Many of these attacks are possible due to misconfiguration within the underlying layers. For example, vSwitch attacks could be due to misconfigured vSwitches, VMs on the wrong vSwitch, and other such configuration issues. Many attacks above the hypervisor layers are known attacks against operating systems and applications such as SSL MiTM attacks, Windows or Linux OS attacks, well known daemon attacks, etc. The list is endless for these layers.

The new layer however is the portal or tenant management layer and it has nearly the same threats as those for the Saas, PaaS, and Application layers. The Hypervisor layer is the one that many people feel is the most at risk and its threats really come from the management layer. VM Escape is one risk that keeps on popping up as an issue. I will discuss this in another article as it deserves a full explanation. However, needless to say, not many of these escapes produce results within type 1 hypervisors, yet nearly all do within type 2 hypervisors.

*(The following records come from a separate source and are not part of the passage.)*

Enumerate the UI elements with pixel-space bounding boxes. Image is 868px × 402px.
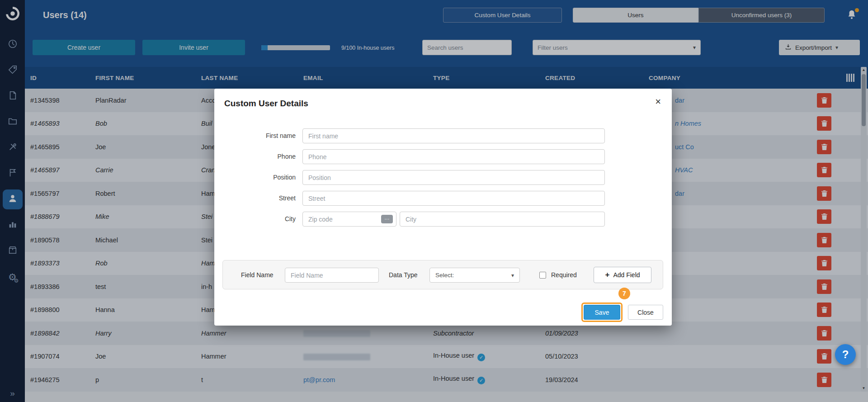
required-label: Required <box>551 271 577 279</box>
data-type-label: Data Type <box>389 271 418 279</box>
plus-icon: + <box>605 270 609 279</box>
zip-lookup-icon[interactable]: ⋯ <box>381 215 393 223</box>
chevron-down-icon: ▾ <box>511 272 514 279</box>
phone-label: Phone <box>214 153 296 160</box>
data-type-select[interactable]: Select: ▾ <box>429 268 520 283</box>
add-field-label: Add Field <box>613 271 640 279</box>
position-input[interactable] <box>302 170 605 185</box>
close-button[interactable]: Close <box>628 305 663 320</box>
custom-field-builder: Field Name Data Type Select: ▾ Required … <box>222 260 663 289</box>
field-name-input[interactable] <box>285 268 379 283</box>
first-name-input[interactable] <box>302 128 605 143</box>
first-name-label: First name <box>214 132 296 139</box>
city-label: City <box>214 215 296 222</box>
modal-title: Custom User Details <box>224 99 308 109</box>
field-name-label: Field Name <box>241 271 274 279</box>
save-button[interactable]: Save <box>584 305 620 320</box>
street-label: Street <box>214 194 296 202</box>
required-checkbox[interactable] <box>539 272 546 279</box>
save-highlight-ring: Save <box>581 303 623 322</box>
phone-input[interactable] <box>302 149 605 164</box>
street-input[interactable] <box>302 191 605 206</box>
add-field-button[interactable]: + Add Field <box>594 267 651 283</box>
custom-user-details-modal: Custom User Details × First name Phone P… <box>214 89 672 326</box>
position-label: Position <box>214 174 296 181</box>
tutorial-step-badge: 7 <box>618 288 630 299</box>
help-button[interactable]: ? <box>835 344 856 365</box>
app-root: ⚙ ⚙ » Users (14) Custom User Details Use… <box>0 0 868 402</box>
close-icon[interactable]: × <box>655 97 661 107</box>
data-type-value: Select: <box>435 272 454 279</box>
city-input[interactable] <box>400 212 605 227</box>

The last piece of the threat analysis is a discussion about secure multi-tenancy. Figure 5, Secure Multi-Tenancy Threat Vectors, shows two more threat vectors of the cloud stack. These vectors are the Cloud Administrator who has access to Tenant Data and the Service Catalog used by the Tenant Portal and the Virtualization Administrator who has access to the Hypervisor and therefore access to virtual disks, memory, networking, and virtual CPUs.

Figure 5: Secure Multi-Tenancy Threat Vectors

Are all these threats real? Yes they are. Some claim that in order to perpetrate an attack you have to be so far into the system that the attack would fail before it begins. Do not count on this being the case, there are at least 6 external avenues into any cloud environment (Tenant Portal, SaaS, PaaS, IaaS, Physical, Social). Which an attacker will use is unknown. It is very important that every virtual and cloud environment impose the proper mitigation for all these attacks. This includes all aspects of security: availability, confidentiality, and integrity. Note that while clouds and virtual environments usually need to be compliant to some regulatory compliance. Compliance does not imply secure, secure does not imply compliant.

But as we discussed within several Virtualization Security Podcasts, it is extremely difficult to audit a cloud environment as a tenant, but you do have control over your organizations virtual environments. Audit those for issues, bring in the proper tools to protect your investment as discussed within the whitepaper: End-to-End Virtualization Security.

Understanding the threats to the cloud and virtual environment layers is the first step to solving the problems.